Sebanyak delapan perwakilan dari Indonesia berangkat ke Massachusetts Institute of Technology (MIT) untuk mengikuti program pembangunan ekosistem inovasi. Kegiatan bertajuk MIT REAP (Regional Entrepreneurship Acceleration Program) ini merupakan program pendampingan bagi negara-negara yang ingin membangun ekosistem inovasi di tempatnya masing-masing.
Pihak MIT menyebutkan ekosistem inovasi bisa dicapai dengan melibatkan lima pemangku kepentingan untuk berkolaborasi, di antaranya pemerintah, universitas, wirausahawan, swasta/korporasi, dan capital/investor.
Program MIT REAP tersebut telah dilaksanakan 25-27 Oktober 2023 lalu. Tak hanya di Indonesia, MIT telah melakukan pembangunan ekosistem inovasi serupa pada lebih dari 80 negara.
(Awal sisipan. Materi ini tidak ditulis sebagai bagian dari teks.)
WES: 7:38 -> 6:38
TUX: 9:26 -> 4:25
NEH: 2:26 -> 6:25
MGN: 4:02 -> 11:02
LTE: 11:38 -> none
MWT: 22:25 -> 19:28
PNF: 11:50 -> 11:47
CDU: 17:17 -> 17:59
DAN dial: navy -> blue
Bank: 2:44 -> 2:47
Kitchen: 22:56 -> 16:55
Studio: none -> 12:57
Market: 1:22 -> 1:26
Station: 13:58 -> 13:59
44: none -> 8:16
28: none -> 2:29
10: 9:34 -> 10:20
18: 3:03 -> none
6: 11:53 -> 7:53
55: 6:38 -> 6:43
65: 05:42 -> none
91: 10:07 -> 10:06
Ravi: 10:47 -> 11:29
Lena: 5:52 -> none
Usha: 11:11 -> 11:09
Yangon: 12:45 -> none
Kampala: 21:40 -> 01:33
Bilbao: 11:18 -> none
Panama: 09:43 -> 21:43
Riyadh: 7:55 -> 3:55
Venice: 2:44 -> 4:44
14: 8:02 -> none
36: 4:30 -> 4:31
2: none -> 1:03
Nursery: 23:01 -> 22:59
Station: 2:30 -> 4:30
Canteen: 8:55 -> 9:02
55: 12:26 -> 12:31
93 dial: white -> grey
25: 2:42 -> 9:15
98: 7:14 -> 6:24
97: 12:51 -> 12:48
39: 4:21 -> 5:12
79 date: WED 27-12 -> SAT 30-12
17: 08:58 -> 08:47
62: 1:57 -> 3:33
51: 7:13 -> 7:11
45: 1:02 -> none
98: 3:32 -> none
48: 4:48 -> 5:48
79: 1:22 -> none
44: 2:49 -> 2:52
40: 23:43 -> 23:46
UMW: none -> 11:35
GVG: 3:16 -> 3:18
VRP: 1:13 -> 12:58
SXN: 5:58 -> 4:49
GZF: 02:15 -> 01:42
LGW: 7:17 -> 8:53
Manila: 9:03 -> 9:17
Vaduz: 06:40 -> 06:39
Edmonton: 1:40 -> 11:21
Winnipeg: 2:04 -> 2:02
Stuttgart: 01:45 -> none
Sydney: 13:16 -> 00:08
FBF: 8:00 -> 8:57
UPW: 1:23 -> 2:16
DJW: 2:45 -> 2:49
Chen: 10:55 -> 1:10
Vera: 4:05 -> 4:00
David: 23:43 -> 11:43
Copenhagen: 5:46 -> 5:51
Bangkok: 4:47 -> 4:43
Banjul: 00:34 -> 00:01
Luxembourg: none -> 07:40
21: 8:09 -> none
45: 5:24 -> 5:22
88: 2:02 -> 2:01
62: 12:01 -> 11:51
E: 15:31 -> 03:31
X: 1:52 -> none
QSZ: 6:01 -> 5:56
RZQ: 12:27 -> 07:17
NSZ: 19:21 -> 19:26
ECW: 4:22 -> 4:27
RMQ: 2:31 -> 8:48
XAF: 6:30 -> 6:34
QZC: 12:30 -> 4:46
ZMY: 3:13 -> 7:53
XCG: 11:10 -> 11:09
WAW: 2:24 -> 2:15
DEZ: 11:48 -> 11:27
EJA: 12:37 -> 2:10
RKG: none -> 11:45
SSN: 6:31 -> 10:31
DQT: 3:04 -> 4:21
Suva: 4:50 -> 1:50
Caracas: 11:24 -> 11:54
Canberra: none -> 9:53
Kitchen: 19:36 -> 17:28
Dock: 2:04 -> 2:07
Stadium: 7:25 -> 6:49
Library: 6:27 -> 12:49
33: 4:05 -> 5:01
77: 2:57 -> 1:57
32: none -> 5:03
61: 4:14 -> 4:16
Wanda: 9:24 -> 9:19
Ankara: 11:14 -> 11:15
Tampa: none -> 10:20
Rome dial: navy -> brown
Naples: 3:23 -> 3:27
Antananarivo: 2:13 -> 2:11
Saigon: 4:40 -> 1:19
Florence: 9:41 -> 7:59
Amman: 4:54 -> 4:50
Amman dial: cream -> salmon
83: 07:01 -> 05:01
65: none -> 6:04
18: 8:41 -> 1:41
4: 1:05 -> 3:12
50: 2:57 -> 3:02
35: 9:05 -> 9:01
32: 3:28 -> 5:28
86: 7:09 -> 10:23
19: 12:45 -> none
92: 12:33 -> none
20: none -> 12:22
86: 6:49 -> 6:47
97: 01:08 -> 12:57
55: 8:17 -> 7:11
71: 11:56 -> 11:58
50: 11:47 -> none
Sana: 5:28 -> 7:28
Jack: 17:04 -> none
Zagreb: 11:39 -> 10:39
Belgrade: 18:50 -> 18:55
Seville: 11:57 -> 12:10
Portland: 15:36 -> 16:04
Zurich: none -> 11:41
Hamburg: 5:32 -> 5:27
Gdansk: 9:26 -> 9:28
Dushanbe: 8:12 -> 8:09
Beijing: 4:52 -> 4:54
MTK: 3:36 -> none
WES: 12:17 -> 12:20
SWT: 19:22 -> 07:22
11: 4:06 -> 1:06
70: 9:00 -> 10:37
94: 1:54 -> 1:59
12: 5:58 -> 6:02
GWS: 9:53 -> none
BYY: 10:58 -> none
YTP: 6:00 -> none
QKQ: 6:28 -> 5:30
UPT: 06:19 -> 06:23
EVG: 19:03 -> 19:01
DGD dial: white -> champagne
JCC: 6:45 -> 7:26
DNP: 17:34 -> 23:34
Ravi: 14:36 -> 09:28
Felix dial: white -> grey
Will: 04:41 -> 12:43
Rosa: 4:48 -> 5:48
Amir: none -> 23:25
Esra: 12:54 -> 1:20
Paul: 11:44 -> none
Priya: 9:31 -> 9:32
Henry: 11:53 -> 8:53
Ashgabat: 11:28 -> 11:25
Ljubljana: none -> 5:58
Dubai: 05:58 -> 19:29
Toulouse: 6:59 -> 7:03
SCROLL TO CONTINUE WITH CONTENT
"Tim Indonesia ini saya rasa sudah diwakili oleh perwakilan paling kompeten dari masing-masing pemangku kepentingan," ungkap Manajer Tim MIT REAP Java Indonesia, Marina Kusumawardhani melalui keterangan (28/10/2023), dikutip dari detikNews.
"Seperti para champion/pemimpin tim ini, Prof Nizam, Dirjen Dikti Kemendikbudristek sebagai perwakilan pemerintah, dan Salman Subakat, CEO NSEI/Paragon sebagai perwakilan swasta," ujarnya.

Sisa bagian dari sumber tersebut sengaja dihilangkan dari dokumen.